Freedom Doesn’t Come For Free
The Bnei Yisrael are free at last! Leaving the labour camps and ghettoes of Egypt behind them, they march triumphantly into the desert. It seems like they have the whole world at their feet as they advance to their destiny in the Promised Land. However from the opening lines of the sedra it is clear that this is not going to be plain sailing. Rather than take the most direct route, they are told to journey through the desert to avoid conflict with the neighbouring Philistines. This conflict could result in their reconsidering their new found freedom and taking a U-turn back to Egypt.
This apparent regret of their new found freedom is repeated a number of times in our sedra. In fact almost every time they encounter a challenge, whether being hemmed in at the Red Sea or running out of food, the refrain is the same, ‘Are there no graves in Egypt that you have taken us out to die in the wilderness… It is better for us to serve the Egyptians than to die in the wilderness’ (Shemos 14:11-12). It almost seems like the Bnei Yisrael are suffering from collective Stockholm syndrome!
Rav Shimshon Raphael Hirsch zt’’l points out that whilst last week’s sedra deals with the theoretical and ideal aspects of liberty, this week’s deals with the actual reality that the people faced. The people have not yet reached the ideal madreigah to which they were called. At the same time it is evident that they did not possess the power and courage to attain and retain freedom by themselves. The attainment of freedom and the ability to live with this new reality was through Hashem’s work alone. If it had been up to the people alone, then despite their miraculous liberation and being heavily armed they would have gone back to being slaves in Egypt. Put succinctly, freedom doesn’t come for free, it has to be earned and developed.

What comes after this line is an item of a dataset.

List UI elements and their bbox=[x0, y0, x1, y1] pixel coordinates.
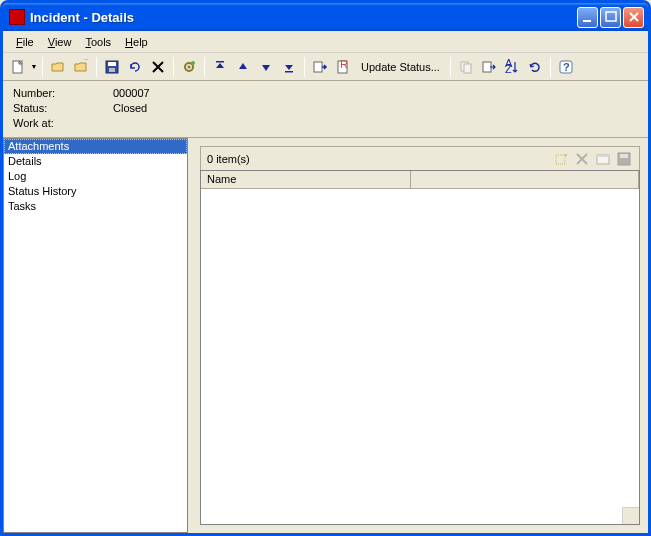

The Nesivos Shalom quotes the sefarim hakedoshim who note that the Torah mentions the exodus from Egypt fifty times, as if to tell us that attaining true freedom is a gradual process. In fact the Hebrew term for the exodus from Egypt, yetzias mitzrayim literally means, ‘the taking out of Egypt’. To be truly free, they need to be liberated from the slave mentality, the lack of bitachon and fighting spirit that had been developed over the generations. Bitachon means that a person feels empowered to act courageously, no matter what the task is, as they realise that ultimately the result is in Hashem’s hands.
As much as the Bnei Yisrael need to leave Egypt, they need to ensure that Egypt leaves them. And that takes time.